== Task goal ==
Exact copies of all records below are needed.

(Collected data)

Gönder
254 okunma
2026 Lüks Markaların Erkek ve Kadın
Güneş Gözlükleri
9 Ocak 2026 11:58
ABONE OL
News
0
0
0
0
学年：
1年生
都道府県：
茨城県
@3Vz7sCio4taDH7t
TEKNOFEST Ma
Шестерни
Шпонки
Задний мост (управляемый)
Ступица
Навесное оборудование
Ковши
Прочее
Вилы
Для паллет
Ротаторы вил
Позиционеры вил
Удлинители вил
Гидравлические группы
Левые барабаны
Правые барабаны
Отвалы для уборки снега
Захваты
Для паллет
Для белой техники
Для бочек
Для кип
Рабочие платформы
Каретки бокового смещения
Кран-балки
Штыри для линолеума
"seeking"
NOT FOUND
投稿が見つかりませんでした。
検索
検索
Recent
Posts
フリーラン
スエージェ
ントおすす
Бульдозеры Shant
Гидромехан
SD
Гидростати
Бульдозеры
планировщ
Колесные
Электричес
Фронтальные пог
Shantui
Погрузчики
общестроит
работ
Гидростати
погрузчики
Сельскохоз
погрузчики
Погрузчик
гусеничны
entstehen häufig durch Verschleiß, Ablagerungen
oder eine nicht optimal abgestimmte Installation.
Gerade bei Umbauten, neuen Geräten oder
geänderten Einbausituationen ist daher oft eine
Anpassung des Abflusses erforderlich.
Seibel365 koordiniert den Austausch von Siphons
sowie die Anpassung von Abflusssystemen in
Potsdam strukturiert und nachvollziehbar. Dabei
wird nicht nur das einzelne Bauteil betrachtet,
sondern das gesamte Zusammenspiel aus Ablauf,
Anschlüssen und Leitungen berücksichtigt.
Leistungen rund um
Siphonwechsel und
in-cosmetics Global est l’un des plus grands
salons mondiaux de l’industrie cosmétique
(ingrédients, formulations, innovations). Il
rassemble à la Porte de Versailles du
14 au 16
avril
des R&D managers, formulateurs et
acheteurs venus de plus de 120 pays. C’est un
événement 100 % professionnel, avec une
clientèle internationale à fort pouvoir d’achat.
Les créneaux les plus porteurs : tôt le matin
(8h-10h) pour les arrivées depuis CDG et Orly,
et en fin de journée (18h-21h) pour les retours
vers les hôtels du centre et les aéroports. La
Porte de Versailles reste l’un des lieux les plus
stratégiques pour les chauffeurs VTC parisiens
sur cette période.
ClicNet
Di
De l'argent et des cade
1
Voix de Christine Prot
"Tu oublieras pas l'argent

== Answer to the exercise ==
Gönder
254 okunma
2026 Lüks Markaların Erkek ve Kadın
Güneş Gözlükleri
9 Ocak 2026 11:58
ABONE OL
News
0
0
0
0
学年：
1年生
都道府県：
茨城県
@3Vz7sCio4taDH7t
TEKNOFEST Ma
Шестерни
Шпонки
Задний мост (управляемый)
Ступица
Навесное оборудование
Ковши
Прочее
Вилы
Для паллет
Ротаторы вил
Позиционеры вил
Удлинители вил
Гидравлические группы
Левые барабаны
Правые барабаны
Отвалы для уборки снега
Захваты
Для паллет
Для белой техники
Для бочек
Для кип
Рабочие платформы
Каретки бокового смещения
Кран-балки
Штыри для линолеума
"seeking"
NOT FOUND
投稿が見つかりませんでした。
検索
検索
Recent
Posts
フリーラン
スエージェ
ントおすす
Бульдозеры Shant
Гидромехан
SD
Гидростати
Бульдозеры
планировщ
Колесные
Электричес
Фронтальные пог
Shantui
Погрузчики
общестроит
работ
Гидростати
погрузчики
Сельскохоз
погрузчики
Погрузчик
гусеничны
entstehen häufig durch Verschleiß, Ablagerungen
oder eine nicht optimal abgestimmte Installation.
Gerade bei Umbauten, neuen Geräten oder
geänderten Einbausituationen ist daher oft eine
Anpassung des Abflusses erforderlich.
Seibel365 koordiniert den Austausch von Siphons
sowie die Anpassung von Abflusssystemen in
Potsdam strukturiert und nachvollziehbar. Dabei
wird nicht nur das einzelne Bauteil betrachtet,
sondern das gesamte Zusammenspiel aus Ablauf,
Anschlüssen und Leitungen berücksichtigt.
Leistungen rund um
Siphonwechsel und
in-cosmetics Global est l’un des plus grands
salons mondiaux de l’industrie cosmétique
(ingrédients, formulations, innovations). Il
rassemble à la Porte de Versailles du
14 au 16
avril
des R&D managers, formulateurs et
acheteurs venus de plus de 120 pays. C’est un
événement 100 % professionnel, avec une
clientèle internationale à fort pouvoir d’achat.
Les créneaux les plus porteurs : tôt le matin
(8h-10h) pour les arrivées depuis CDG et Orly,
et en fin de journée (18h-21h) pour les retours
vers les hôtels du centre et les aéroports. La
Porte de Versailles reste l’un des lieux les plus
stratégiques pour les chauffeurs VTC parisiens
sur cette période.
ClicNet
Di
De l'argent et des cade
1
Voix de Christine Prot
"Tu oublieras pas l'argent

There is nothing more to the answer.